La familia se encariñó con varias de esas muchachas. Mi padre les aumentaba el sueldo. Mis hermanas les daban regalos en sus cumpleaños. Pero el afecto tenía límites estrictos. La empleada no podía sentarse en el comedor. Su lugar estaba en la cocina, donde no había una mesa, y ella debía comer de pie. Tampoco podía sentarse en los sofás de la sala. Si quería ver la telenovela, tenía que jalar una silla y mirar el programa desde un rincón, incluso cuando no había nadie en casa.

Un día encontré a una de mis hermanas y a la empleada conversando como amigas en el sofá de la sala. Yo tenía unos seis años y, aunque no entendía nada de la vida, sabía que algo no estaba bien. Fui donde la muchacha y la empujé. Ella esquivó mis manos y no me hizo caso. Volví a la carga. Empujé con ahínco una y otra vez, enojado hasta las lágrimas, hasta que, por fin, ella se puso de pie y se marchó. Aquella reacción debió saberme a victoria: yo era el pequeño soldado de las normas de la casa.

Ahora intento recordar el rostro de ese niño que fui y me pregunto: ¿Por qué me comportaba de esa manera?

***

Muchos años después, voy al trabajo en un autobús, cuando escucho el siguiente diálogo:

–Permiso, por favor. Bajo en la siguiente estación. Muévanse.

–No hay sitio, señora. ¿Adónde me muevo?

–No sé. Deberías pensar en eso antes de pararte en la puerta.

–Usted debería pensar en que el bus está lleno antes de sentarse tan lejos de la puerta.

–Muévete y no seas malcriado.

–Ya no grite.

La mujer luce molesta. Cuando por fin llega a  la puerta, mira a su interlocutor con el odio que se reserva a un enemigo.

–Qué te voy a enseñar de valores a ti, malcriado –le regaña y enseguida alza la voz–. Negro de miércoles.

El hombre no contesta. Baja la mirada. Se pone rojo de la vergüenza. Debe tener unos treinta años y viste como oficinista: pantalón café, camisa celeste, chaleco azul. Su piel es de un tono marrón caoba, como la de los nativos de la costa norte del país. No es negro. Es un cholo oscuro. La mujer parece una secretaria madura: traje, cartera y aire de importancia. Tiene el cabello teñido de rubio, con esa textura chamuscada que confieren los tratamientos de decoloración. Es una chola blanca. Los demás pasajeros parecen ensimismados en su cotidiana tragedia de llegar tarde adonde deben llegar. Nadie interviene en la conversación aunque la onda expansiva de la disputa crea una energía incómoda que impacta los rostros de los testigos.
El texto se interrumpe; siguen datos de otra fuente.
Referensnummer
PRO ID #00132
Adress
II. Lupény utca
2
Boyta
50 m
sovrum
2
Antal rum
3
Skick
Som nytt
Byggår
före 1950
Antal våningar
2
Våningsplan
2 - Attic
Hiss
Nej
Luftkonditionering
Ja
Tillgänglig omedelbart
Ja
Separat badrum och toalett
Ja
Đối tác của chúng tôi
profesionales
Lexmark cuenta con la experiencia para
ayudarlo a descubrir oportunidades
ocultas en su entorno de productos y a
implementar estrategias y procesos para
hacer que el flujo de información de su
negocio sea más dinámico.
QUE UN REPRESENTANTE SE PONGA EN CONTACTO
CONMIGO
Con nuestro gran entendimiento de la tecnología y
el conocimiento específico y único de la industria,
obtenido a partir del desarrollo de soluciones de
Todos parecemos debatir mentalmente con nuestros propios demonios: ¿Soy blanco? ¿Soy negro? ¿Soy marrón? ¿Soy cholo? ¿Qué soy?

***

Soy cholo. Con cierta luz, tiro para blanco, pero soy cholo al fin y al cabo. Nací en los Andes y viví allí. hasta los dos años. Mis abuelos, mis padres y mis hermanas mayores hablaban quechua. Jamás conté esto en mi escuela, pues cualquiera que viniera de los Andes se convertía en una víctima potencial. Los cholos blanquiñosos nos camuflábamos. Los cholos oscuros sufrían. Serrano de mierda –les decían–. Alpaca conchetumadre. Báñate, indio apestoso. Hueles a queso. Comequeso. Vicuña. Vicuñita. Me da pena tu vida, serrano. Eso no se quita con nada. Yo tengo malas calificaciones pero puedo estudiar. Tú eres un serrano. Se-rra-no. ¿Me entiendes? ¿Cómo vas a cambiar eso, ah, huevón? Añañáu ¿Qué? ¿Te pones a llorar como mariquita? O sea que eres serrano y encima cabro? Puta, yo que tú me suicido.
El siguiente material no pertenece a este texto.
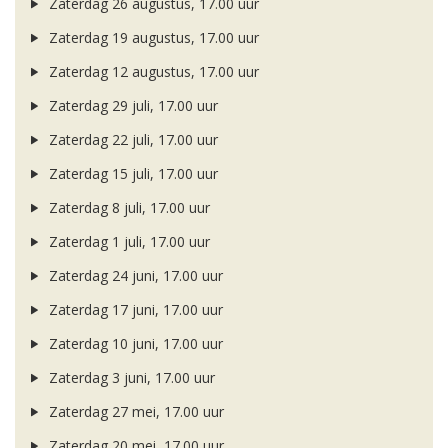
Zaterdag 26 augustus, 17.00 uur
Zaterdag 19 augustus, 17.00 uur
Zaterdag 12 augustus, 17.00 uur
Zaterdag 29 juli, 17.00 uur
Zaterdag 22 juli, 17.00 uur
Zaterdag 15 juli, 17.00 uur
Zaterdag 8 juli, 17.00 uur
Zaterdag 1 juli, 17.00 uur
Zaterdag 24 juni, 17.00 uur
Zaterdag 17 juni, 17.00 uur
Zaterdag 10 juni, 17.00 uur
Zaterdag 3 juni, 17.00 uur
Zaterdag 27 mei, 17.00 uur
Zaterdag 20 mei, 17.00 uur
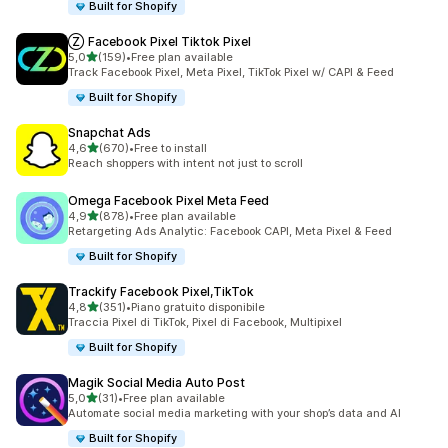
Built for Shopify
Ⓩ Facebook Pixel Tiktok Pixel
stelle su 5
5,0
(159)
•
Free plan available
159 recensioni totali
Track Facebook Pixel, Meta Pixel, TikTok Pixel w/ CAPI & Feed
Built for Shopify
Snapchat Ads
stelle su 5
4,6
(670)
•
Free to install
670 recensioni totali
Reach shoppers with intent not just to scroll
Omega Facebook Pixel Meta Feed
stelle su 5
4,9
(878)
•
Free plan available
878 recensioni totali
Retargeting Ads Analytic: Facebook CAPI, Meta Pixel & Feed
Built for Shopify
Trackify Facebook Pixel,TikTok
stelle su 5
4,8
(351)
•
Piano gratuito disponibile
351 recensioni totali
Traccia Pixel di TikTok, Pixel di Facebook, Multipixel
Built for Shopify
Magik Social Media Auto Post
stelle su 5
5,0
(31)
•
Free plan available
31 recensioni totali
Automate social media marketing with your shop’s data and AI
Built for Shopify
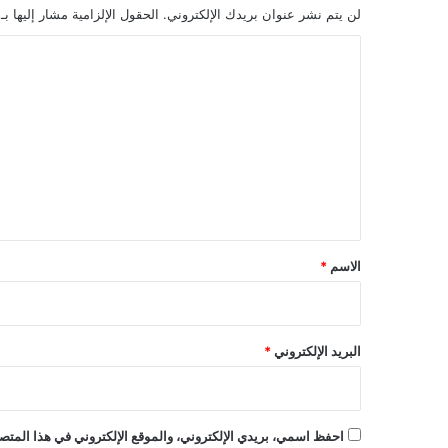
لن يتم نشر عنوان بريدك الإلكتروني.
الحقول الإلزامية مشار إليها بـ
ا
ل
ت
ع
ل
ي
ق
*
الاسم
*
البريد الإلكتروني
*
احفظ اسمي، بريدي الإلكتروني، والموقع الإلكتروني في هذا المتصف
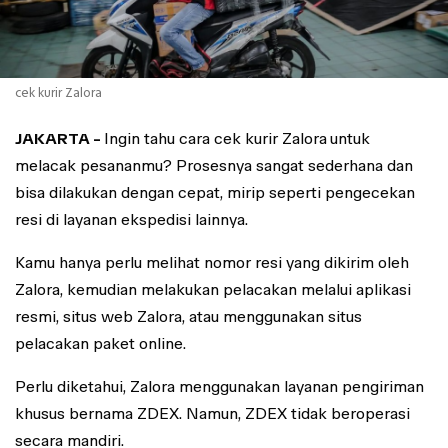
cek kurir Zalora
JAKARTA -
Ingin tahu cara cek kurir Zalora
untuk
melacak pesananmu? Prosesnya sangat sederhana dan
bisa dilakukan dengan cepat, mirip seperti pengecekan
resi di layanan ekspedisi lainnya.
Kamu hanya perlu melihat nomor resi yang dikirim oleh
Zalora, kemudian melakukan pelacakan melalui aplikasi
resmi, situs web Zalora, atau menggunakan situs
pelacakan paket online.
Perlu diketahui, Zalora menggunakan layanan pengiriman
khusus bernama ZDEX. Namun, ZDEX tidak beroperasi
secara mandiri.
Cochachi era cholo hasta la punta del cabello. Lo tenía grueso como un erizo. Su español andino estaba marcado por erres notorias como montañas. Y, acaso porque el quechua había sido su primer idioma, confundía la e con la i. Lo olvidé se convertía, por ejemplo, en Lo olvidí. Cochachi era tímido y nervioso, y estoy seguro de que todo lo que deseaba en la vida era pasar inadvertido. Los apodos lo volvieron célebre. Pachamanca, le decíamos en referencia a ese plato andino que se cocina bajo tierra. Torreja, Cachanga, Añañáu. Cochachi no sabía defenderse. Cargaba su mochila a todos lados para evitar que los demás la destruyeran. Una vez la dejó en el salón, y alguien la arrojó por la ventana a la azotea de una casa. Si traía un sándwich, los malhechores encontraban la manera de sazonarlo con goma. Él era un mártir en el sentido cristiano: resistía con honor todas las vejaciones. Pachamanca de mierda. Serrano huevón. Ven para acá, oye, cabeza de tuna. Y Cochachi venía. Varias veces lo vi llorar. La cabeza gacha. Caminaba deprisa raspando las paredes. Era difícil advertir lo que expresaba su mirada.
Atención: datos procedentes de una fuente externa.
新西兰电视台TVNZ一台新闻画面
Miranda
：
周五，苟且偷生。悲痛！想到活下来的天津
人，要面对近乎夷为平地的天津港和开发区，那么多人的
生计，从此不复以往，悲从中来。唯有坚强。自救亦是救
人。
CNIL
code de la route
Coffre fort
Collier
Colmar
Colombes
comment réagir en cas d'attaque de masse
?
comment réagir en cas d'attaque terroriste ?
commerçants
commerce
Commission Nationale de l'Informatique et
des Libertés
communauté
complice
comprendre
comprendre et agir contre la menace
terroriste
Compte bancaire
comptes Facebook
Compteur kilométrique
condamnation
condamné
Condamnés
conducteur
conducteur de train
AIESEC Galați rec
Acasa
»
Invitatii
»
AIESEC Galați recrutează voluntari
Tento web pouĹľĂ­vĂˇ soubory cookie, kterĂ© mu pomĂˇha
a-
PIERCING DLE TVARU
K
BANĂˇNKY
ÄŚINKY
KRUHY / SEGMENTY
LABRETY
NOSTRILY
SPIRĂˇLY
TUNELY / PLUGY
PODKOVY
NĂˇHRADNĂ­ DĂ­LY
No recuerdo si llegó a graduarse en mi promoción o si se marchó a otra escuela para terminar la secundaria. Lo encontré de casualidad muchos años después, en la época de la universidad. Cochachi estaba sentado en una sala de la Biblioteca Nacional. No había cambiado mucho. Su cabello era el mismo pajar rebelde. Me acerqué para saludarlo. Cochachi copiaba frases desde un diccionario etimológico hacía un cuaderno rayado y forrado con plástico. Manejaba con destreza maniática cuatro colores de lapiceros: azul para los textos, rojo para los signos de puntuación, negro para los títulos, verde para resaltar las palabras importantes. Tuve un repentino flashback. Las carpetas del colegio. Los lapiceros de colores que algunos chicos se empeñaban en usar y que otros nos empezábamos en lanzar a través de las ventanas.

–Cochachi –susurré parándome al costado. Cochachi continuó escribiendo.

–Cochachi –repetí–, compadre.

No mostraba intenciones de dejar sus libros. –Cochachi, ¿te acuerdas de mí? –insistí tocándole un hombro.

Entonces levanté la cabeza. Sus ojos hervían de rencor. Era la mirada de alguien que odia sin miedo a ocultarlo.

–Lárgate de aquí –exclamó.

Cerró su cuaderno y empuñó el lapicero rojo como un cuchillo.

–Lárgate, imbécil.

El silencio de la sala era denso como el de una misa. Cada quien parecía concentrado en sus problemas. Obedecí. Ya en la calle, me detuve a tomar agua en una tienda, y recordé los años de colegio, ese infierno al que el cholo Cochachi había sobrevivido.

***

Mis abuelos maternos eran una pareja de cholos blancos. Tenían una hacienda, una montaña, parte de un río. Todo lo que se hallaba en su territorio les pertenecía, incluidos los indios. Los indios, sus indios, no tenían nada. Vivían para trabajar las chacras. Parecían esclavos.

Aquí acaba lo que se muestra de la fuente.